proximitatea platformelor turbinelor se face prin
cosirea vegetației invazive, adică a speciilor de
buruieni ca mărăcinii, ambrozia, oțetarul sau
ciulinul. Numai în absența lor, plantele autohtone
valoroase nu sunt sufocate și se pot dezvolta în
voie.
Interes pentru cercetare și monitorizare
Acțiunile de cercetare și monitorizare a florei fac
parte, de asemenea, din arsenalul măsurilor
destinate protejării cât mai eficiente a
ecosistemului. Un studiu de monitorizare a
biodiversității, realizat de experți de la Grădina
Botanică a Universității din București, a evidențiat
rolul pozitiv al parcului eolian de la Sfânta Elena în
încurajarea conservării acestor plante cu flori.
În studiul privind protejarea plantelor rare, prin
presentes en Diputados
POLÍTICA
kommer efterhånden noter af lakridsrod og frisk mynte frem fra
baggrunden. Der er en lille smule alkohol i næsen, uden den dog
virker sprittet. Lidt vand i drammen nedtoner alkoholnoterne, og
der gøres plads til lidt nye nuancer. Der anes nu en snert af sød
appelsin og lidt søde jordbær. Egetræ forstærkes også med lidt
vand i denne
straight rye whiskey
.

---+---

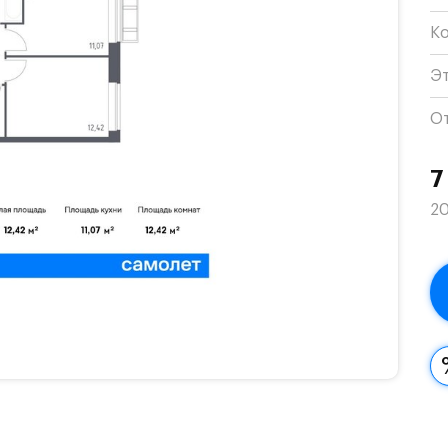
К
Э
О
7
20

---+---

- [ACTIVITY] Work out how many lines in this material include the word "cercetare", and reply with that number alone.

- [YOUR RESPONSE] 2